Banks could boost revenues by four percent by embracing digital-first models

If traditional banks adopt new business models used by digital-only players, they will be able to increase their annual revenue by almost four percent, according to the report.

Analysis of the business models of nearly 100 leading traditional banks and more than 200 digital-only players in 11 countries in North America, Europe, Asia-Pacific and Latin America will generate an additional US $ 518 billion by 2025.

Accenture distinguishes two common business models: vertically integrated, traditional business models; And indirect adaptive models in which the bank is “packaged”.

The report said that although many traditional banks have followed the old model, they can make significant progress if they dismantle their traditional products and distribute new personalized products in collaboration with third parties.

In particular, they can increase their annual growth by up to 3.8 percent by placing indirect business models over the traditional vertical integrated model.

According to the report, between 2018 and 2020, digital-only players performed better than traditional banks.
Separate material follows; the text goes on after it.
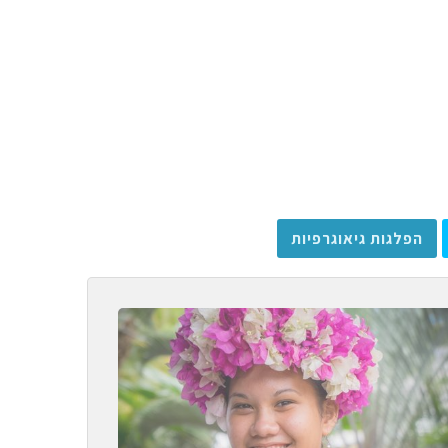
הפלגות גיאוגרפיות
However, those who adopted non-linear business models achieved a combined annual growth rate (CRR) of 76%, while those digital players simply copied traditional and vertical integrated models and earned only 44% CAGR.

Accenture recommends a mix of one or four models: banks sell their own products; Building a distribution-driven ecosystem; Selling bank capacity as a service; Or summarize new ideas.

In the UK’s Action Strategy and Advisory Group, MD Dillinsin Bayl said: “Being digital is no longer the difference. He said traditional banks should not only be the best digital versions of their own, but also be able to manage many business models. At once.

“This will require them to change their mindset, taking into account innovative models that put product innovation, embedded distribution, purpose and sustainability at the forefront.”